While waiting for a lovely dinner at Eden Alley (www.edenalley.com) last Saturday night, I couldn’t resist taking a peek at the brightly colored, glossy and prominently displayed Vegetarian Start Kit from PeTA, People for the Ethical Treatment of Animals (http://www.peta.org.) PeTA devotes six of 22 pages, with graphic pictures and descriptions to its main premise: animals have feelings just like humans do, yet the animals we eat are raised and killed in horrifying ways; thus the average meat eater is responsible for the abuse and death of about 90 animals per year.
Whew! That’s heavy one right before dinner! Of course this information is not new to me. But, to eat or not to eat meat, that is not the question!
One of the greatest human dilemmas is that we must eat to live. Another is that we can’t live on this planet alone. Our lives depend on all the other beings on this planet, animals, plants and minerals. For the most part, the food industry deals with the first while denying the second. Otherwise they couldn’t justify what they do the great gift of life we call food. For the most part, the way the earth offers it to us is perfect. Sure, a little cooking, grinding or seasoning is often helpful as is some fermenting, drying or canning to make it last through the winter. The food industry has gone too far. Today, most grains are refined to produce fluffy white flour. It looks pretty and tastes sweet, yet it has only a milli-fraction of the nutrition of the whole grain. Pesticides, antibiotics, hormones, genetic manipulation, flavor enhancers and other additives are a way to get more food to market faster, but they make us sick and poison the planet. It’s hard to call what the food industry produces food according to my definition: Food is anything that nourishes.
So everyday I work with this question: given that I must eat the earth’s beings to live, how do I consume in a way that respects and honors their life and my own? I encourage you to contemplate this question. Give it some time and work with it. You may come up with a different answer than I did, but in the end, I suspect you will begin to reduce your consumption of conventionally raised food. I eat animals, eggs and butter mostly. But the hens and cows are raised on their natural diet, live pasture, and are treated with a great deal of respect and care. Nearly all of the plants I eat are raised organically and locally during our growing season. Refined food rarely passes my lips.
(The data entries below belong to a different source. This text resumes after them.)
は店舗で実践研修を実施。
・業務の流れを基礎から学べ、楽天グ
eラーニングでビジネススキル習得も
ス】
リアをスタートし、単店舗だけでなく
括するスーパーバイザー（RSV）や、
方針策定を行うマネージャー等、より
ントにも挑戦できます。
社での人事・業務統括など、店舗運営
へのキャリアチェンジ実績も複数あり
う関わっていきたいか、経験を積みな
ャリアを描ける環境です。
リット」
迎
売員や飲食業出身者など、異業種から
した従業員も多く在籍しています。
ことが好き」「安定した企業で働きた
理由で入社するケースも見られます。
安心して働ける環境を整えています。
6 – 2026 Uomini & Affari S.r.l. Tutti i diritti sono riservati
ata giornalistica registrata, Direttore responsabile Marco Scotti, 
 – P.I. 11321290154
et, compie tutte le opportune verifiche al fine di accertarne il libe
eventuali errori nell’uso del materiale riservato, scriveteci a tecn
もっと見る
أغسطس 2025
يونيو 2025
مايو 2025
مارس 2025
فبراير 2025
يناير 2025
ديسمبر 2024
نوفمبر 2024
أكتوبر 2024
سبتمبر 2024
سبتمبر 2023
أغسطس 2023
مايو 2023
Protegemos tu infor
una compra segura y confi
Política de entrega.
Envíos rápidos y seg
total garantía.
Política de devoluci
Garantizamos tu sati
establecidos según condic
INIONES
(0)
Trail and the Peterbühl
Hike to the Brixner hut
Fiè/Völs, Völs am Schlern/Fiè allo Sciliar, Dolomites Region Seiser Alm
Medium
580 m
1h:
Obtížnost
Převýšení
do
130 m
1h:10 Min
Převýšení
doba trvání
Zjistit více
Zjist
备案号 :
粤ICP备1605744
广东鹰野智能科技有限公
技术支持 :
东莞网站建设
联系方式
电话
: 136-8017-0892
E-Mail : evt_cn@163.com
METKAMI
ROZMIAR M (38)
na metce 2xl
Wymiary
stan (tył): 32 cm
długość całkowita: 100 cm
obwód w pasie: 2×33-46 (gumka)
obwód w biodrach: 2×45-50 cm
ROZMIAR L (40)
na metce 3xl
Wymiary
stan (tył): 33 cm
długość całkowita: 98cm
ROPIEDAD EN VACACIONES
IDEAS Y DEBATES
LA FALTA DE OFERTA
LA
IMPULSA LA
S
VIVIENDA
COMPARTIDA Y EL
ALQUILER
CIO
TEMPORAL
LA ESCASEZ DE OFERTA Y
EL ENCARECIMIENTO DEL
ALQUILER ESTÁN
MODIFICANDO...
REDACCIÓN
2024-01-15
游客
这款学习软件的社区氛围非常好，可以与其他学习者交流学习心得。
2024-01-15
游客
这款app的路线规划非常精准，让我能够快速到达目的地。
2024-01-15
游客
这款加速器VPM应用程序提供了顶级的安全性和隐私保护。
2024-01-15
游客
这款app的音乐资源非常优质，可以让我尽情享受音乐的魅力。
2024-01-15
Before I eat, I always pause to offer my gratitude to these beings for nourishing my life with theirs.
This month I offer you these words to contemplate as you shop, cook, garden and eat.
The Three Awarenesses of Food
Aware that this food is a gift, the work of many hands past and present and the wisdom and experience of the earth over billions of years, I aspire to eat this food with awareness, so I may deeply touch the miracle of it.
Aware that this food shapes my body substance and the way I relate to myself and the world, I aspire to eat only foods that nourish me in the amounts I need, no more, no less.
Aware that food can be raised in ways that minimize harm to the planet and its inhabitants, I aspire to choose my food carefully so that everyone and everything may experience the health and wholeness I seek for myself.